# Son of a *#%*#



## Mike Scheiber (Feb 17, 2008)

_another 18'' of snow 

_


----------



## Ashley Campbell (Jun 21, 2009)

That sucks


----------



## Bob Scott (Mar 30, 2006)

Got up to 64 here today. One weird February!!


----------



## Adam Rawlings (Feb 27, 2009)

Mike Scheiber said:


> _another 18'' of snow _


How much was on the ground before the latest dump?


----------



## Joby Becker (Dec 13, 2009)

we had drifts up to 7-8 feet here north of Chicago) got a little over 2 ft in the blizzard.

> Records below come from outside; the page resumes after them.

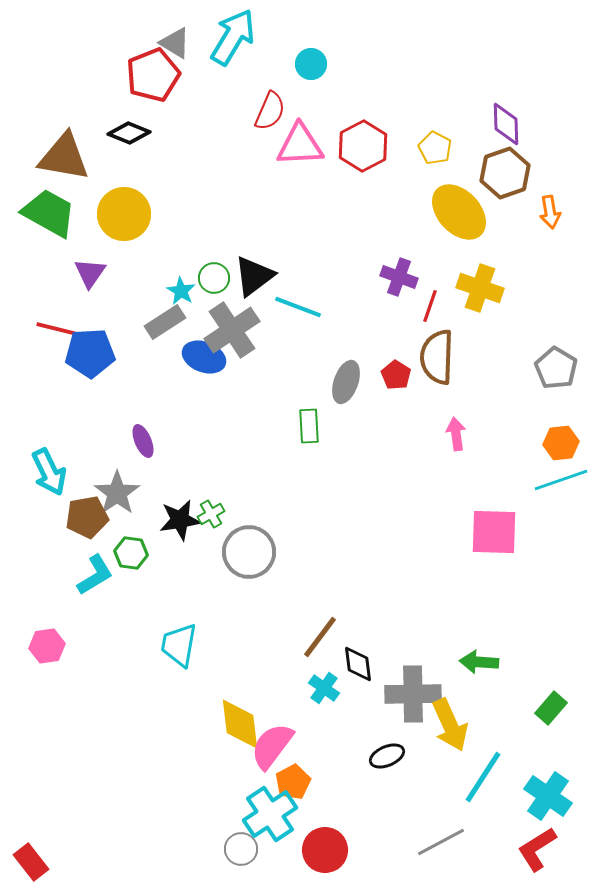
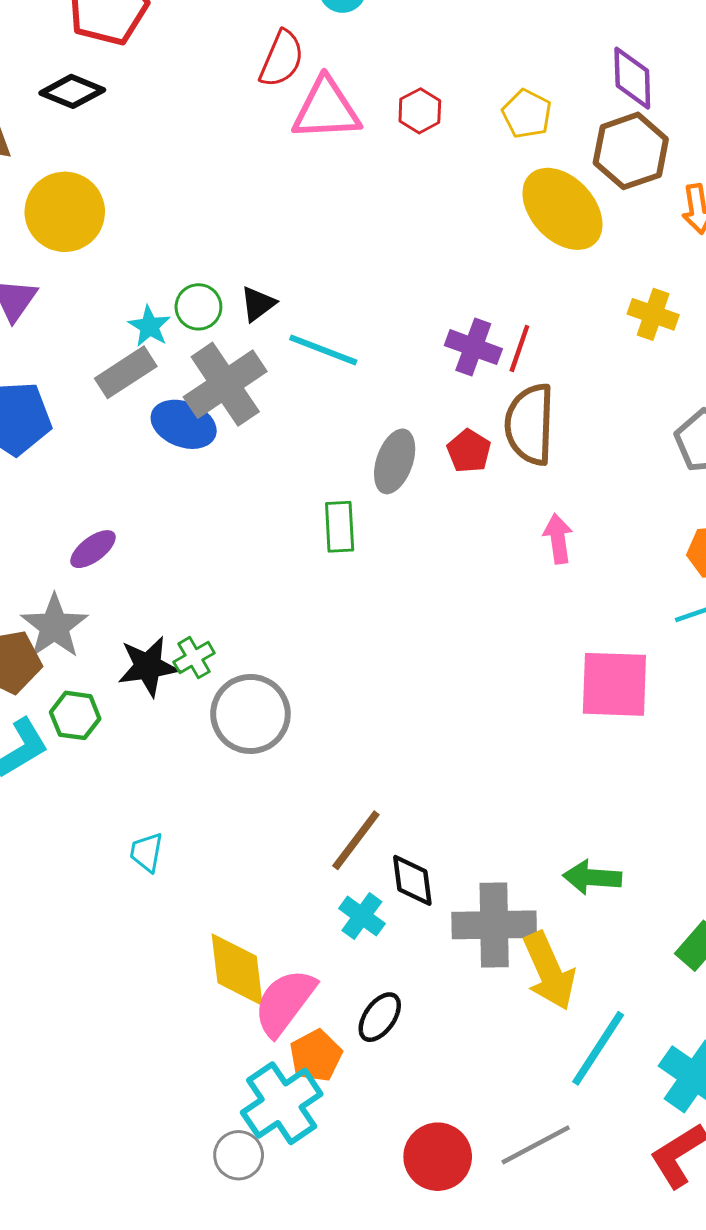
red hexagon: (363, 146) -> (420, 111), size x0.6
black triangle: (254, 276) -> (258, 304), size x0.6
purple cross: (399, 277) -> (473, 347), moved
yellow cross: (480, 288) -> (653, 314), moved, size x0.7
purple ellipse: (143, 441) -> (93, 549), turned 76
cyan trapezoid: (179, 645) -> (146, 852), size x0.6
black ellipse: (387, 756) -> (380, 1017), moved, turned -32
red circle: (325, 850) -> (438, 1157), moved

Was up to almost 60 for two days, and it is raining, the snow is mostly gone...finally..supposed to get 2-5 inches tomorrow...


----------



## brian w. kimbell (Feb 5, 2011)

we had a week of 60's, then got dumped on all day, -8 right now


----------



## Nicole Lit (Jan 21, 2009)

I am feeling the pain too. In addition to all the freakin snow we've had so far, we are also freezing our arses off :evil:

At this rate, we will be training indoors until June


----------



## David Frost (Mar 29, 2006)

73 here today, although Tuesday it is back in the 40's. I hate winter. Although todays temps have made me get hard at work rebuilding my scooter engine. Won't be long till I'm riding again.

DFrost


----------



## Mike Scheiber (Feb 17, 2008)

Adam Rawlings said:


> How much was on the ground before the latest dump?

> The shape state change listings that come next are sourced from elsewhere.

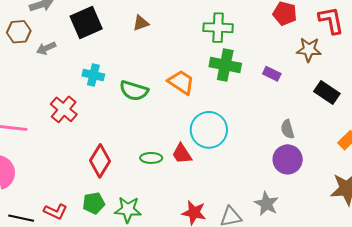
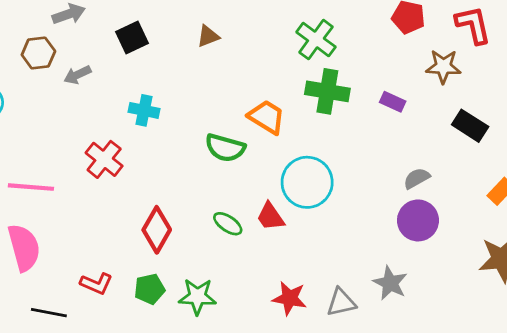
black square: (86, 23) -> (132, 37), size x0.7
green cross: (218, 28) -> (316, 40), turned 36
green semicircle: (134, 91) -> (225, 148), moved
gray semicircle: (287, 129) -> (417, 178), turned 78
green ellipse: (151, 158) -> (228, 224), turned 35
red L-shape: (55, 211) -> (96, 284), moved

It as shrunk down pretty good maybe a 18" inches


----------



## susan tuck (Mar 28, 2006)

Punxsutawney Phil is full of shit.


----------



## Christopher Jones (Feb 17, 2009)

Global Warming.


----------



## Ashley Campbell (Jun 21, 2009)

Global Freezing.


----------



## Alice Bezemer (Aug 4, 2010)

or maybe Minneapolis just sucks ?


----------



## maggie fraser (May 30, 2008)

Unlucky! Are your state roads blocked yet with folks (thousands of them) stranded in their cars in freezing temps for over 24 hrs yet ? That's what happened here in December.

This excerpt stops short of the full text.